__RECORD EXCERPTS__.
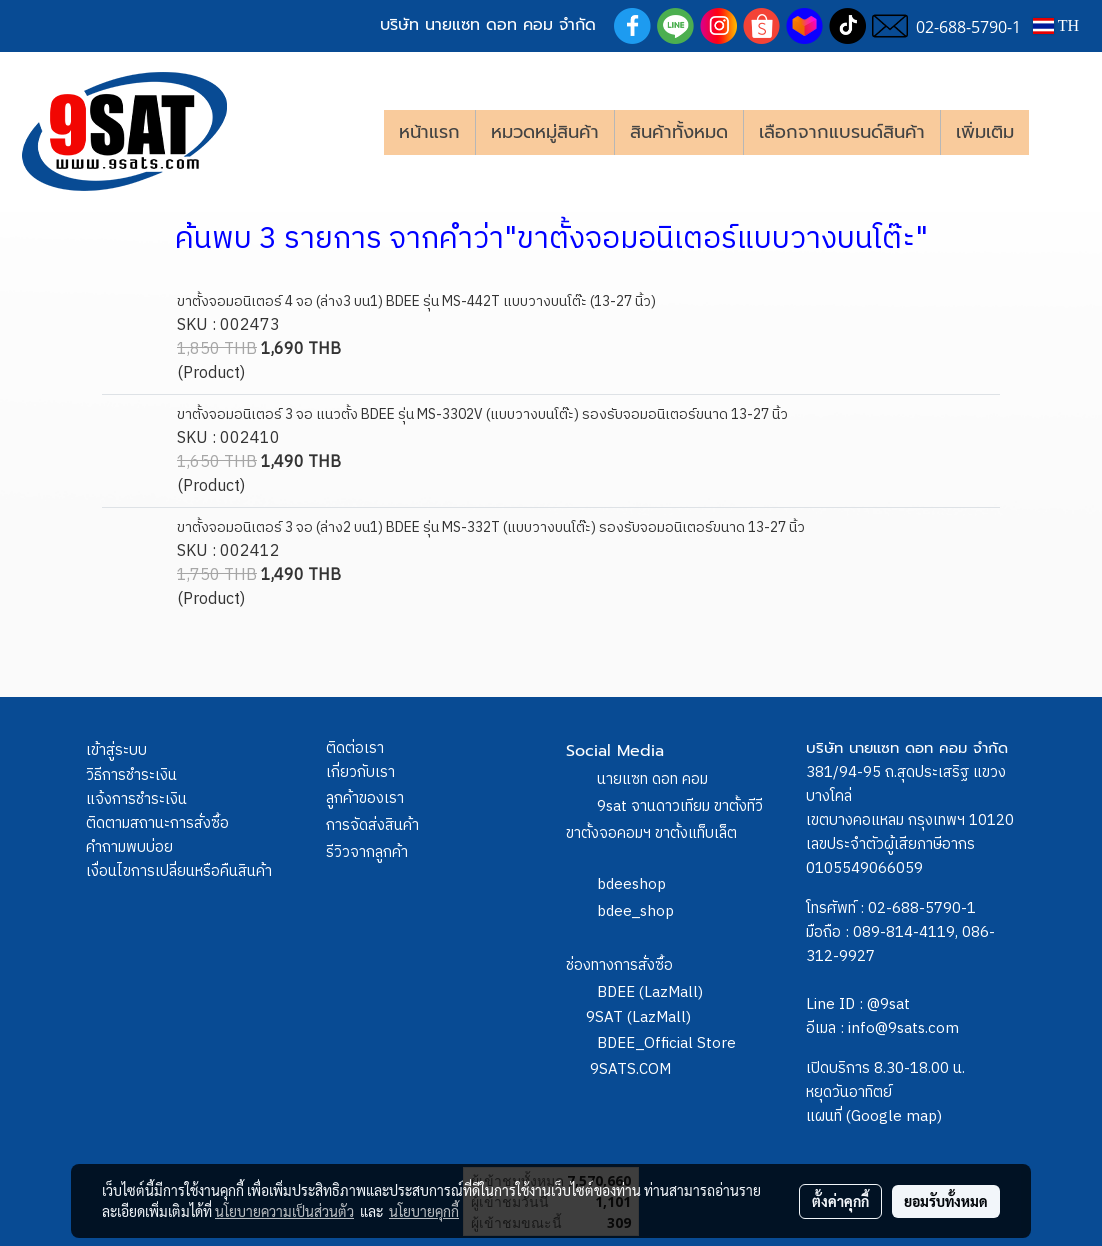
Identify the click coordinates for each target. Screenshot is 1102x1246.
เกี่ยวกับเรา (360, 772)
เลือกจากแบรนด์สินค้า (842, 132)
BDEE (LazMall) (650, 992)
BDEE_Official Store (666, 1043)
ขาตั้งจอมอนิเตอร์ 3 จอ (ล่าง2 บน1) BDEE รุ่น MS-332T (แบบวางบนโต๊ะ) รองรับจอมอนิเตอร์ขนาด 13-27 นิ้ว (491, 527)
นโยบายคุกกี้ (424, 1211)
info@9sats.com (903, 1028)
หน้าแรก (429, 132)
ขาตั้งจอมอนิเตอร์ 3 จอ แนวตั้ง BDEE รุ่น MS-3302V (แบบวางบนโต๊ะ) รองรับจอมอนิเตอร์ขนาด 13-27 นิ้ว (482, 414)
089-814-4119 (904, 932)
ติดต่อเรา (355, 748)
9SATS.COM (630, 1069)
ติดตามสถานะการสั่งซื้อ (157, 823)
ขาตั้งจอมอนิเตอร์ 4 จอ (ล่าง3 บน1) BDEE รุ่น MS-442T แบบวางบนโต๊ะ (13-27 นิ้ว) (416, 301)
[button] (1059, 132)
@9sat (888, 1004)
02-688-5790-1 (922, 908)
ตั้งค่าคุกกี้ (840, 1201)
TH (1056, 25)
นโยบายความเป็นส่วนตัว (284, 1211)
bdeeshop (631, 884)
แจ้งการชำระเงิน (136, 799)
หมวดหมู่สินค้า (545, 132)
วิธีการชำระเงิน (131, 775)
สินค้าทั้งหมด (679, 132)
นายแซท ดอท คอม (652, 779)
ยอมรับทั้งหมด (946, 1201)
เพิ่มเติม (985, 132)
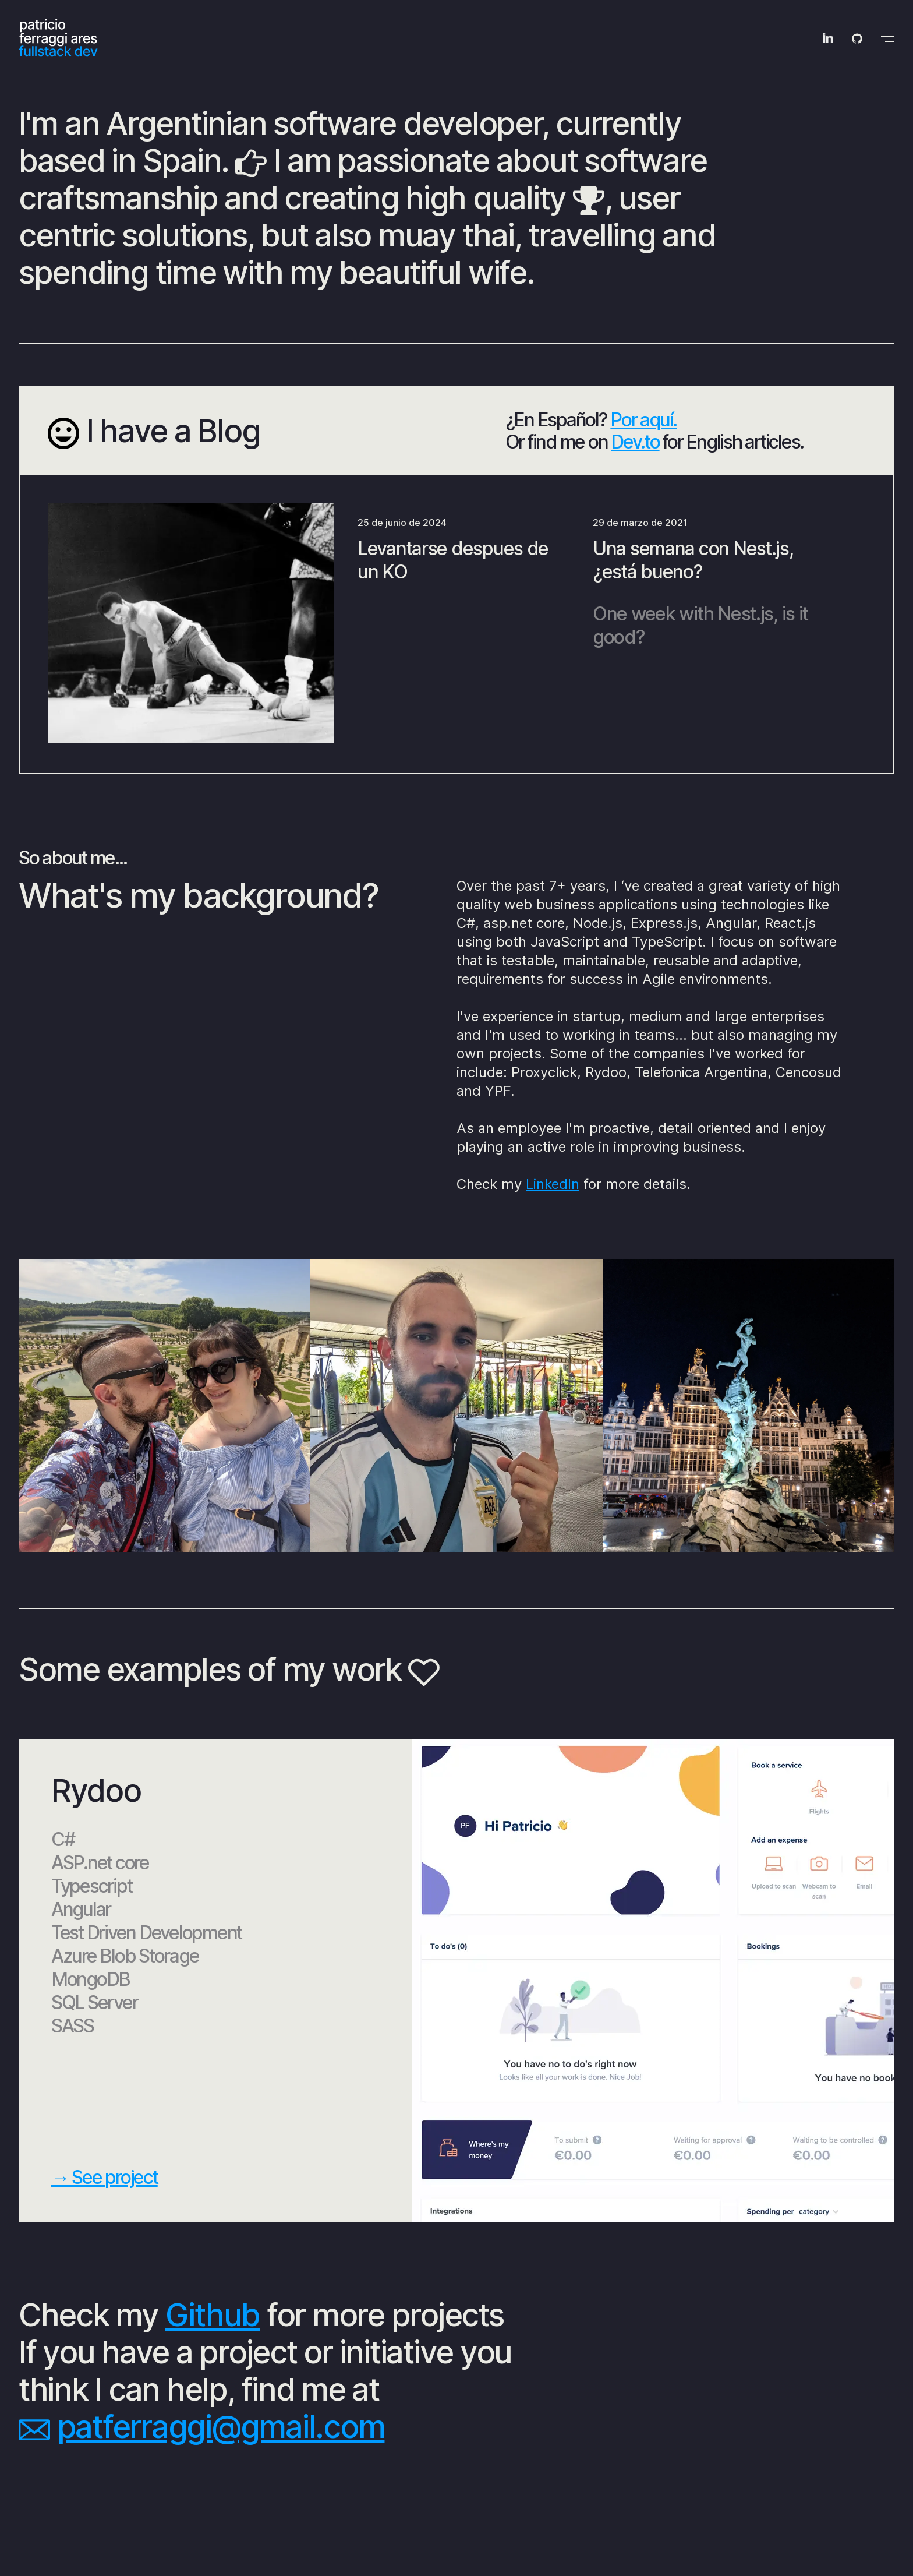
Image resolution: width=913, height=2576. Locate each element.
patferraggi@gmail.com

__TASK PROMPT__. Repeat word for word, and nothing more, the lines between the line containing "ขาตั้งจอมอนิเตอร์ 3 จอ แนวตั้ง" and the last line of the records above, inclusive, without pictures.

__ANSWER TO THIS TASK__.
ขาตั้งจอมอนิเตอร์ 3 จอ แนวตั้ง BDEE รุ่น MS-3302V (แบบวางบนโต๊ะ) รองรับจอมอนิเตอร์ขนาด 13-27 นิ้ว (482, 414)
089-814-4119 (904, 932)
ติดต่อเรา (355, 748)
9SATS.COM (630, 1069)
ติดตามสถานะการสั่งซื้อ (157, 823)
ขาตั้งจอมอนิเตอร์ 4 จอ (ล่าง3 บน1) BDEE รุ่น MS-442T แบบวางบนโต๊ะ (13-27 นิ้ว) (416, 301)
[button] (1059, 132)
@9sat (888, 1004)
02-688-5790-1 (922, 908)
ตั้งค่าคุกกี้ (840, 1201)
TH (1056, 25)
นโยบายความเป็นส่วนตัว (284, 1211)
bdeeshop (631, 884)
แจ้งการชำระเงิน (136, 799)
หมวดหมู่สินค้า (545, 132)
วิธีการชำระเงิน (131, 775)
สินค้าทั้งหมด (679, 132)
นายแซท ดอท คอม (652, 779)
ยอมรับทั้งหมด (946, 1201)
เพิ่มเติม (985, 132)
Image resolution: width=913, height=2576. Locate each element.
patferraggi@gmail.com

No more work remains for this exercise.